REQUIRED WORK = Transcribe the listing exactly, skipping every picture.

DATASET ENTRIES section start

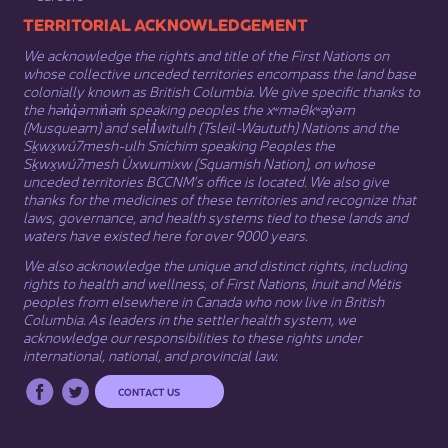
​​​​​​TERRITORIAL ACKNOWLEDGEMENT
We acknowledge the rights and title of the First Nations on
whose collective unceded territories encompass the land base
colonially known as British Columbia. We give specific thanks to
the hən̓q̓əmin̓əm̓ speaking peoples the xʷməθkʷəy̓əm
(Musqueam) and sel̓íl̓witulh (Tsleil-Waututh) Nations and the
Sḵwx̱wú7mesh-ulh Sníchim speaking Peoples the
Sḵwx̱wú7mesh Úxwumixw (Squamish Nation), on whose
unceded territories BCCNM’s office is located. We also give
thanks for the medicines of these territories and recognize that
laws, governance, and health systems tied to these lands and
waters have existed here for over 9000 years.
We also acknowledge the unique and distinct rights, including
rights to health and wellness, of First Nations,
Inuit
​ and
Métis
peoples from elsewhere in Canada who now live in British
Columbia. As leaders in the settler health system, we
acknowledge our responsibilities to these rights under
international, national, and provincial law.​
CONTACT US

DATASET ENTRIES section end

PROBLEM SOLUTION =
​​​​​​TERRITORIAL ACKNOWLEDGEMENT
We acknowledge the rights and title of the First Nations on
whose collective unceded territories encompass the land base
colonially known as British Columbia. We give specific thanks to
the hən̓q̓əmin̓əm̓ speaking peoples the xʷməθkʷəy̓əm
(Musqueam) and sel̓íl̓witulh (Tsleil-Waututh) Nations and the
Sḵwx̱wú7mesh-ulh Sníchim speaking Peoples the
Sḵwx̱wú7mesh Úxwumixw (Squamish Nation), on whose
unceded territories BCCNM’s office is located. We also give
thanks for the medicines of these territories and recognize that
laws, governance, and health systems tied to these lands and
waters have existed here for over 9000 years.
We also acknowledge the unique and distinct rights, including
rights to health and wellness, of First Nations,
Inuit
​ and
Métis
peoples from elsewhere in Canada who now live in British
Columbia. As leaders in the settler health system, we
acknowledge our responsibilities to these rights under
international, national, and provincial law.​
CONTACT US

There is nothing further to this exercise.